Containers as an Energy Efficiency Tool
In addition to offering exceptional density, data center containers are energy-efficient, with Microsoft reporting a PUE of 1.3 for its container systems.
July 2, 2008
Microsoft's decision to adopt data center containers in its next-generation facility in Chicago provided a way to optimize the company's computing infrastructure for extraordinary density and scalability. By housing equipment in 40-foot shipping containers, Microsoft gained another major benefit: energy efficiency.
At a time when the industry is focused on green data centers, the data center containers used in Microsoft's testing are exceptionally efficient, according to the Power Usage Effectiveness (PUE) metric developed by The Green Grid.
"On the proof-of-concept we ran we saw PUE numbers come in at 1.3, and if you compare that with historical data centers, it's very, very low," said Daniel Costello, Microsoft's Director of Data Center Research. "Most data centers around the world would be 1.6 to 2.0."
In a presentation at last week's Structure 08 conference in San Francisco, Costello said the containers' efficient power architecture allows Microsoft to put between 1,000 and 3,000 servers in a container, based upon the configuration.
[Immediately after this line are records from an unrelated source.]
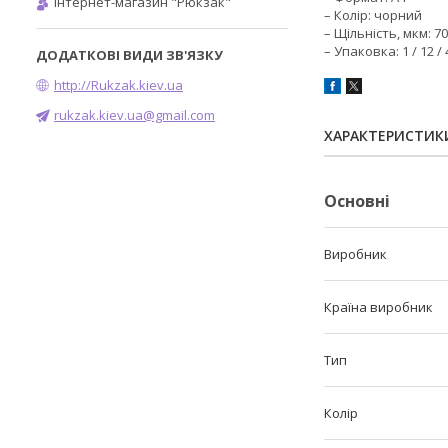
Інтернет-магазин "Рюкзак"
– Колір: чорний
– Щільність, мкм: 7
– Упаковка: 1 / 12 / 
http://Rukzak.kiev.ua
rukzak.kiev.ua@gmail.com
ХАРАКТЕРИСТИК
Основні
Виробник
Країна виробник
Тип
Колір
Rackable (RACK) is also focused on energy-efficient containers, and has designed a new low-power server, the XE2208, specifically for use with its ICE Cube line of data center containers. The XE2208 doubles the number of cores in the ICE Cube, along with four times the storage capacity. A rack loaded with XE2208 servers is expected to use 16 kilowatts of power, according to Rackable, meaning a fully-packed ICE Cube container with 28 racks will have 22,400 cores and require 448 kilowatts of power.
Microsoft's Costello believes there will be more designs customized for containers. "Moving forward, I think we need to start looking at designing systems specifically for this form factor," he said. "It's my belief that every major vendor will have a (container) product available in the marketplace within the next 12-24 months."
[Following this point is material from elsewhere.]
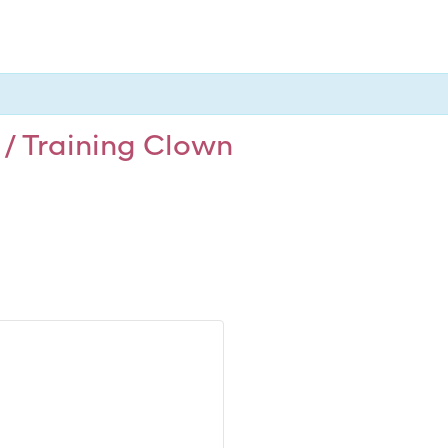
 / Training Clown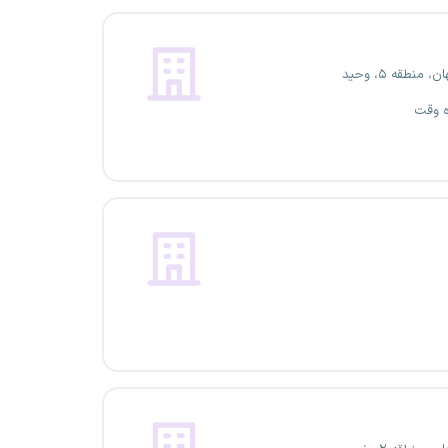
 منطقه ۵، وحید
ه وقت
Costello said containers provide flexibility in incorporating renewable energy sources into your data center infrastructure. "Small, self-contained remote deployments can go anywhere with power and network," said Costello. "That's a huge advantage. We'll start to marry technologies such as solar power generation, fuel cells, hydro and wind in conjunction with a container."
"What about one data center in every town on the planet, with that data center (being) a container that's self-sufficient from a power perspective, and all you do is connect network to it?" said Costello, who foresaw a "completely off-the-grid data center we can deploy to towns across the globe."
Sun Microsystems (JAVA) is also thinking about containers and renewable energy. At this year's CeBIT trade show Sun demonstrated a solar-powered Sun MD S20 unit, hooking its portable 20-foot "Blackbox" shipping container to a solar array of photovoltaic panels that was about 65 square meters (about 700 square feet) in area to produce about 10 kilowatts of power for the equipment.
While that is barely enough to power a high-density rack, Sun is also offering a combo of a Blackbox and the new Powerhouse portable generation unit from Active Power (ACPW). Each "power in a box" PowerHouse container system includes a UPS system, switchgear, a 1900 kVA diesel generator and fuel tanks.